EXERCISE MATERIALS START
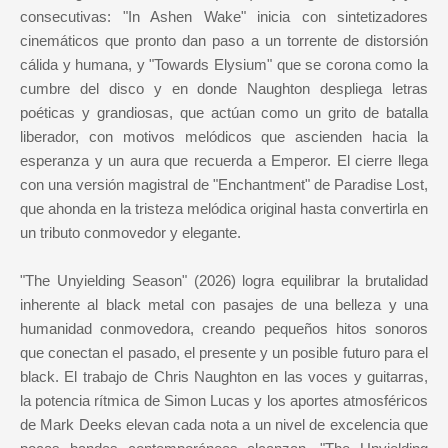
consecutivas: "In Ashen Wake" inicia con sintetizadores
cinemáticos que pronto dan paso a un torrente de distorsión
cálida y humana, y "Towards Elysium" que se corona como la
cumbre del disco y en donde Naughton despliega letras
poéticas y grandiosas, que actúan como un grito de batalla
liberador, con motivos melódicos que ascienden hacia la
esperanza y un aura que recuerda a Emperor. El cierre llega
con una versión magistral de "Enchantment" de Paradise Lost,
que ahonda en la tristeza melódica original hasta convertirla en
un tributo conmovedor y elegante.
"The Unyielding Season" (2026) logra equilibrar la brutalidad
inherente al black metal con pasajes de una belleza y una
humanidad conmovedora, creando pequeños hitos sonoros
que conectan el pasado, el presente y un posible futuro para el
black. El trabajo de Chris Naughton en las voces y guitarras,
la potencia rítmica de Simon Lucas y los aportes atmosféricos
de Mark Deeks elevan cada nota a un nivel de excelencia que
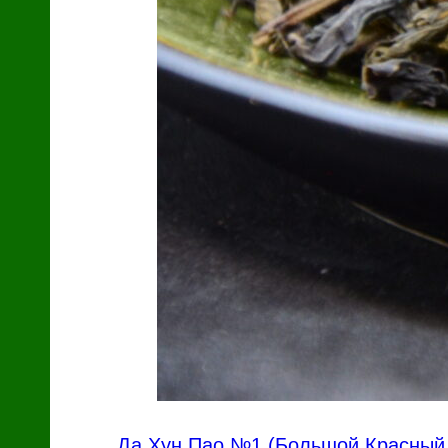
Да Хун Пао №1 (Большой Красный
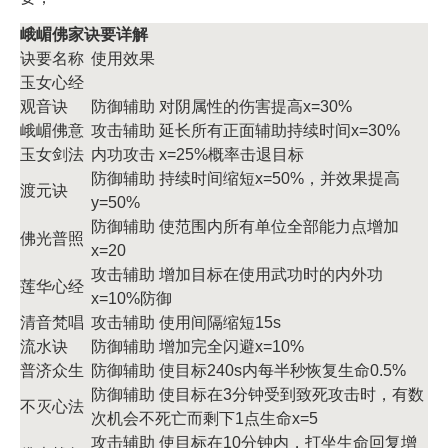
峨嵋佛家诀要详解
诀要名称
使用效果
玉女心经
观音诀
防御辅助 对阴属性的伤害提高x=30%
峨嵋佛意
攻击辅助 延长所有正面辅助持续时间x=30%
玉女剑法
内功攻击 x=25%概率击退目标
防御辅助 持续时间缩短x=50%，并效果提高
渡元诀
y=50%
防御辅助 使范围内所有单位全部能力点增加
佛光普照
x=20
攻击辅助 增加目标在使用武功时的内外功
莲华心经
x=10%防御
清音梵唱
攻击辅助 使用间隔缩短15s
流水诀
防御辅助 增加完全闪避x=10%
普济众生
防御辅助 使目标240s内每半秒恢复生命0.5%
防御辅助 使目标在3分钟受到致死攻击时，有数
不灭心法
次机会不死亡而剩下1点生命x=5
攻击辅助 使目标在10分钟内，打坐生命回复增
EXERCISE MATERIALS END
WORK ITEM - Output the records above exactly as written, but leave out the pictures.

EXERCISE SOLUTION -
consecutivas: "In Ashen Wake" inicia con sintetizadores
cinemáticos que pronto dan paso a un torrente de distorsión
cálida y humana, y "Towards Elysium" que se corona como la
cumbre del disco y en donde Naughton despliega letras
poéticas y grandiosas, que actúan como un grito de batalla
liberador, con motivos melódicos que ascienden hacia la
esperanza y un aura que recuerda a Emperor. El cierre llega
con una versión magistral de "Enchantment" de Paradise Lost,
que ahonda en la tristeza melódica original hasta convertirla en
un tributo conmovedor y elegante.
"The Unyielding Season" (2026) logra equilibrar la brutalidad
inherente al black metal con pasajes de una belleza y una
humanidad conmovedora, creando pequeños hitos sonoros
que conectan el pasado, el presente y un posible futuro para el
black. El trabajo de Chris Naughton en las voces y guitarras,
la potencia rítmica de Simon Lucas y los aportes atmosféricos
de Mark Deeks elevan cada nota a un nivel de excelencia que
Да Хун Пао №1 (Большой Красный
峨嵋佛家诀要详解
诀要名称
使用效果
玉女心经
观音诀
防御辅助 对阴属性的伤害提高x=30%
峨嵋佛意
攻击辅助 延长所有正面辅助持续时间x=30%
玉女剑法
内功攻击 x=25%概率击退目标
防御辅助 持续时间缩短x=50%，并效果提高
渡元诀
y=50%
防御辅助 使范围内所有单位全部能力点增加
佛光普照
x=20
攻击辅助 增加目标在使用武功时的内外功
莲华心经
x=10%防御
清音梵唱
攻击辅助 使用间隔缩短15s
流水诀
防御辅助 增加完全闪避x=10%
普济众生
防御辅助 使目标240s内每半秒恢复生命0.5%
防御辅助 使目标在3分钟受到致死攻击时，有数
不灭心法
次机会不死亡而剩下1点生命x=5
攻击辅助 使目标在10分钟内，打坐生命回复增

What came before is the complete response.